■ PROBLEM REQUIREMENTS ■
Transcribe all of the records word for word, please, omitting the pictures.
-- -- --
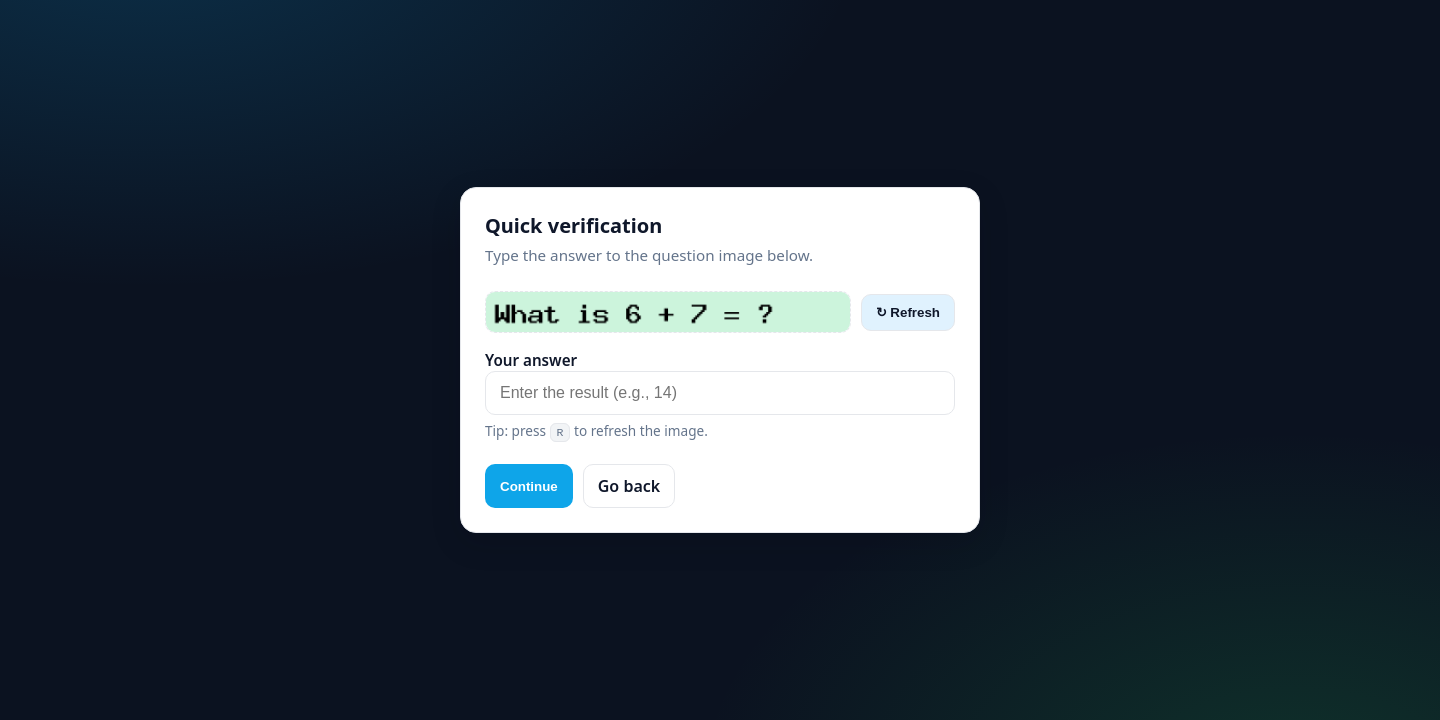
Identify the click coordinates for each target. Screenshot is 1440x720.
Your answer (531, 360)
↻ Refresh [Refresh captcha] (908, 312)
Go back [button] (629, 486)
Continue (529, 486)
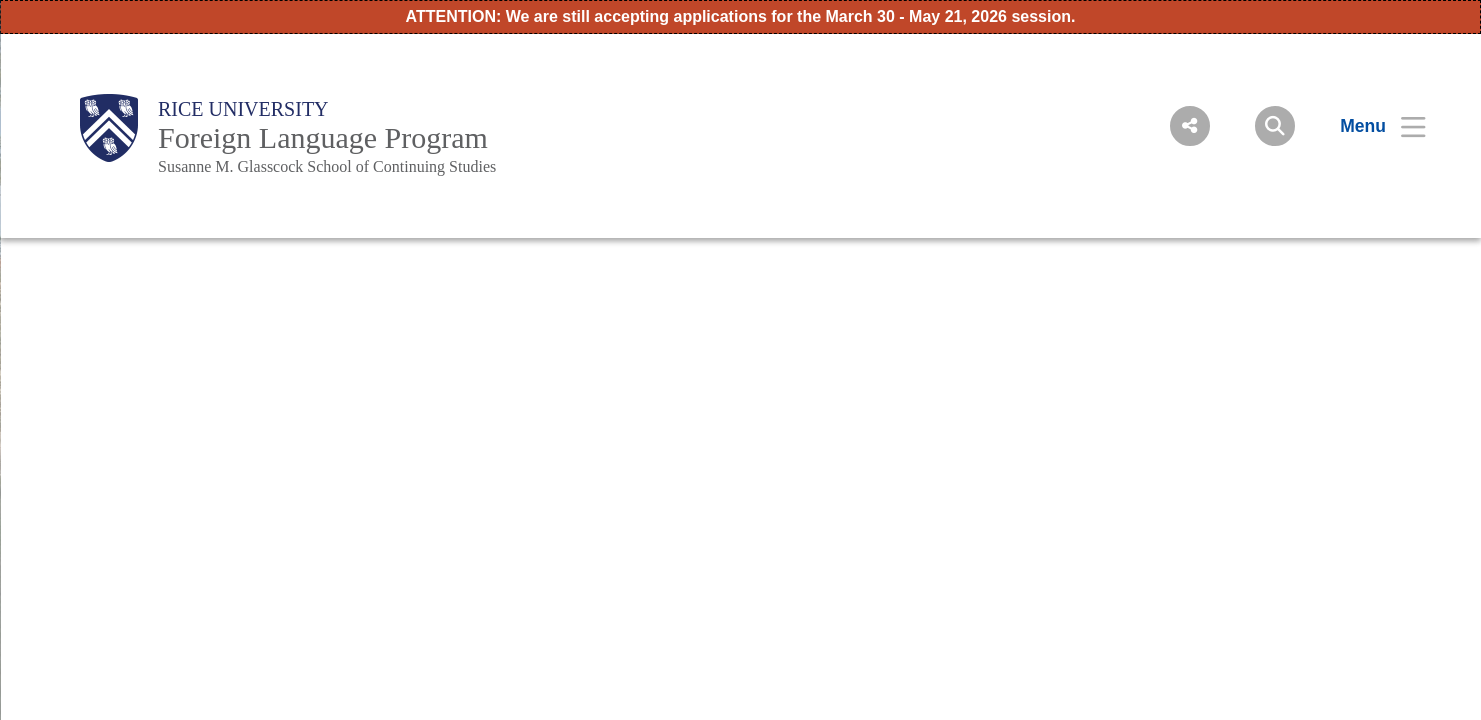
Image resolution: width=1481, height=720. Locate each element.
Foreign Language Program (323, 137)
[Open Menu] (1370, 126)
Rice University (243, 109)
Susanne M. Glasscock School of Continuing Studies (327, 166)
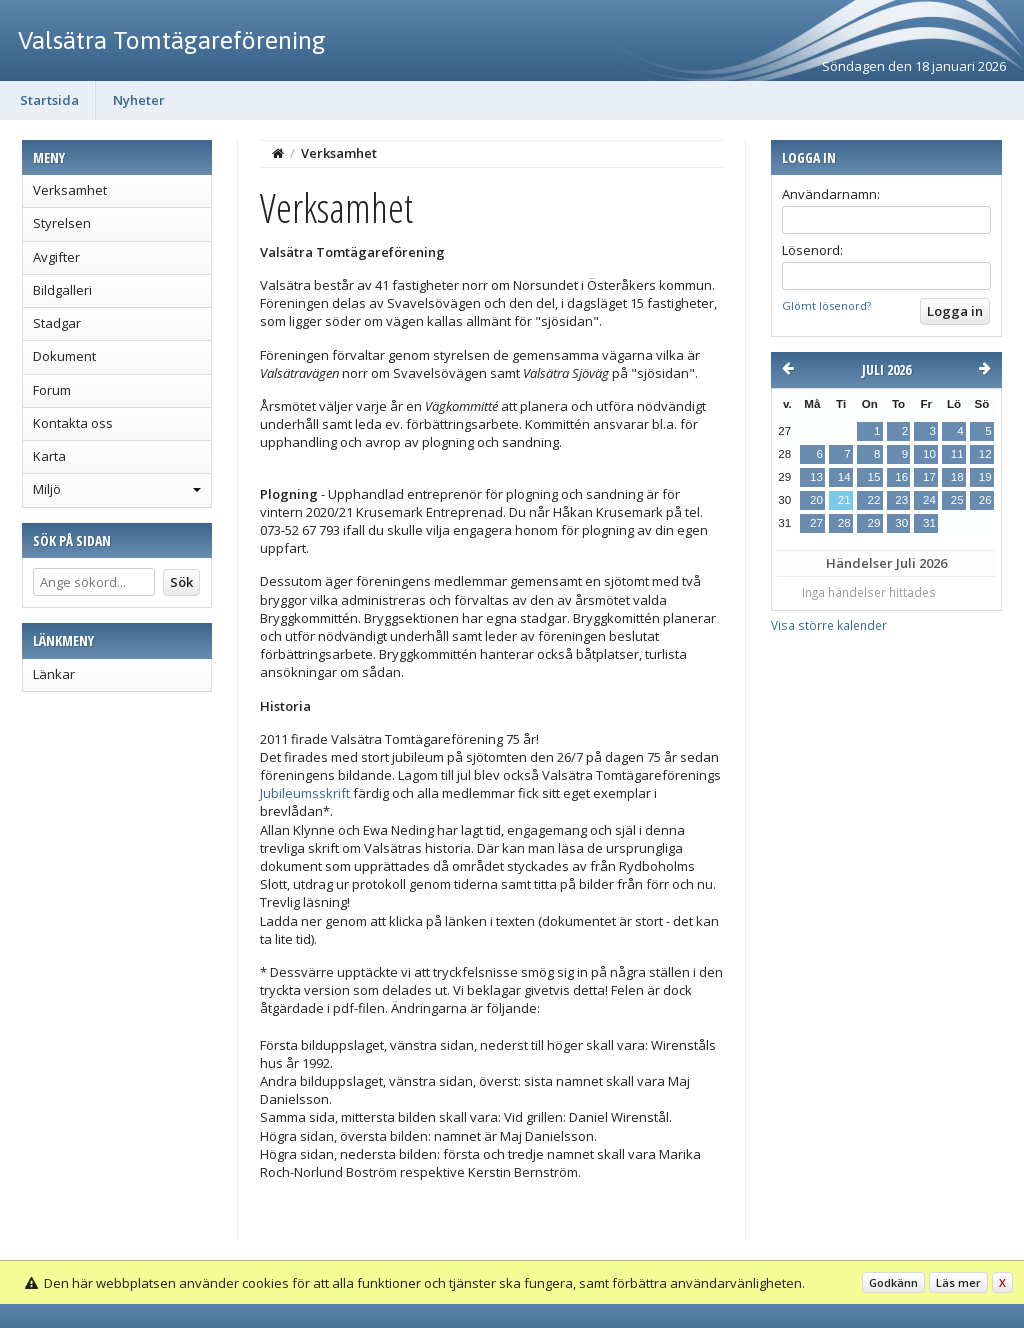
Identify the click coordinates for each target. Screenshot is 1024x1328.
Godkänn (893, 1282)
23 (901, 500)
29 (873, 523)
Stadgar (57, 323)
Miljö (47, 489)
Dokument (64, 356)
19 (985, 477)
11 (957, 454)
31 (929, 523)
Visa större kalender (829, 625)
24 (929, 500)
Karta (49, 456)
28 (844, 523)
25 (957, 500)
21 (844, 500)
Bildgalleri (62, 290)
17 (929, 477)
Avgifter (56, 257)
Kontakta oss (73, 423)
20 (816, 500)
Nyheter (139, 100)
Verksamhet (70, 190)
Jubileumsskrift (305, 793)
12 (985, 454)
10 (929, 454)
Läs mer (958, 1282)
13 (816, 477)
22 (873, 500)
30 (901, 523)
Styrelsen (62, 223)
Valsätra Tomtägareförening (172, 40)
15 (873, 477)
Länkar (54, 674)
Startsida (49, 100)
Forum (52, 390)
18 (957, 477)
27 (816, 523)
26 (985, 500)
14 (844, 477)
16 (901, 477)
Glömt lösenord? (826, 305)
-- -- --
■ COMPLETED EXERCISE ■
Identify the click coordinates for each target. Screenshot is 1440x720.
Your answer (531, 360)
↻ Refresh [Refresh captcha] (908, 312)
Go back [button] (629, 486)
Continue (529, 486)
Image resolution: width=1481, height=720. Locate each element.
Foreign Language Program (323, 137)
[Open Menu] (1370, 126)
Rice University (243, 109)
Susanne M. Glasscock School of Continuing Studies (327, 166)
Identify the click coordinates for each target. Screenshot is 1024x1328.
Godkänn (893, 1282)
23 (901, 500)
29 (873, 523)
Stadgar (57, 323)
Miljö (47, 489)
Dokument (64, 356)
19 (985, 477)
11 (957, 454)
31 (929, 523)
Visa större kalender (829, 625)
24 (929, 500)
Karta (49, 456)
28 (844, 523)
25 (957, 500)
21 (844, 500)
Bildgalleri (62, 290)
17 (929, 477)
Avgifter (56, 257)
Kontakta oss (73, 423)
20 (816, 500)
Nyheter (139, 100)
Verksamhet (70, 190)
Jubileumsskrift (305, 793)
12 (985, 454)
10 (929, 454)
Läs mer (958, 1282)
13 (816, 477)
22 (873, 500)
30 (901, 523)
Styrelsen (62, 223)
Valsätra Tomtägareförening (172, 40)
15 (873, 477)
Länkar (54, 674)
Startsida (49, 100)
Forum (52, 390)
18 (957, 477)
27 (816, 523)
26 (985, 500)
14 (844, 477)
16 (901, 477)
Glömt lösenord? (826, 305)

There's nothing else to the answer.